Sinks are typed by the shape they accept:

Protocol Accepts Sinks
ReadingSink Sequence[DaqReading] (via write_many) tabular sinks in reading mode
BlockSink one DaqBlock per call (via write) CSV / JSONL / SQLite / Parquet / Postgres
RawBlockSink raw HBUF payloads (via write_raw) RawCountsSink

The tabular sinks (CSV, JSONL, SQLite, Parquet, Postgres) accept readings by default and also accept blocks when constructed with accept_blocks=True (CSV/JSONL) or natively (SQLite/Parquet/Postgres).

Choosing a sink

Sink Extra Best for
CsvSink Quick human-readable export, spreadsheet import.
JsonlSink Line-delimited JSON for log pipelines / jq.
SqliteSink Single-file queryable store; WAL journaling, per-table schema lock.
ParquetSink dtollib[parquet] Columnar analytics; zstd compression, shape locked on first write.
PostgresSink dtollib[postgres] Centralised multi-run database.
InMemorySink Tests and short-lived inspection.
RawCountsSink Loss-proof archival of the raw codes — see Raw logging.

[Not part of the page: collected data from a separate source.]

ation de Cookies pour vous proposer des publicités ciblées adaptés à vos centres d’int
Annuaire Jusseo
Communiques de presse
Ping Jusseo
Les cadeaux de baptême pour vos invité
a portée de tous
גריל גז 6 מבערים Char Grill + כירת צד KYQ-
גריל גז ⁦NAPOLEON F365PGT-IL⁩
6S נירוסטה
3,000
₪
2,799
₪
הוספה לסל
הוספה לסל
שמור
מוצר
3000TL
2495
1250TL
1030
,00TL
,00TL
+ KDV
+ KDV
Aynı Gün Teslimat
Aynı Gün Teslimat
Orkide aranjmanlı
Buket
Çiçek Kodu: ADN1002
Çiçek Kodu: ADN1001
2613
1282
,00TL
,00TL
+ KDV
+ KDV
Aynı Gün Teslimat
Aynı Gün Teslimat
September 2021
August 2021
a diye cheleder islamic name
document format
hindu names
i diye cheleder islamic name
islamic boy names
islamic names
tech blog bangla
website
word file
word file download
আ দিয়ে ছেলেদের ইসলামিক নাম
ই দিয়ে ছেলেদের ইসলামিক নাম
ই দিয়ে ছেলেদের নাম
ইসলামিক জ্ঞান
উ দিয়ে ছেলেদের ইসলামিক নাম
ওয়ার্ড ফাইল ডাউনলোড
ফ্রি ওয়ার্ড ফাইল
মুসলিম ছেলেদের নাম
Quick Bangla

Example — stream blocks to SQLite

import anyio

from dtollib import BufferPlan, DataFlow, AnalogInputVoltage, TaskSpec, Timing, open_device, record
from dtollib.sinks import SqliteSink


async def main() -> None:
    spec = TaskSpec(
        name="run",
        channels=[AnalogInputVoltage(physical_channel=0, name="ch0")],
        data_flow=DataFlow.CONTINUOUS,
        timing=Timing(rate_hz=1000.0),
        buffers=BufferPlan(buffers=4, samples_per_buffer=1000),
    )
    async with (
        await open_device(spec, autostart=False) as session,
        SqliteSink("run.db") as sink,
        record(session) as recording,
    ):
        async for block in recording.stream:
            await sink.write(block)


anyio.run(main)

Swap SqliteSink("run.db") for CsvSink("run.csv", accept_blocks=True), ParquetSink("run.parquet"), or JsonlSink("run.jsonl", accept_blocks=True) — the loop is identical.

Schema lock

The tabular sinks lock their column set on the first write. Later records project onto the locked schema; unknown columns are dropped with a one-shot WARN rather than silently corrupting the table or raising mid-run. Keep your channel set stable for the life of one sink file.

Constructor knobs

CsvSink(path, *, accept_blocks=False)
JsonlSink(path, *, accept_blocks=False)
SqliteSink(path, *, table_readings="readings", table_blocks="blocks",
           journal_mode="WAL", synchronous="NORMAL", busy_timeout_ms=5000)
ParquetSink(path, *, compression="zstd", use_dictionary=True, row_group_size=None)
PostgresSink(PostgresConfig(...))
RawCountsSink(path, *, file_metadata=None)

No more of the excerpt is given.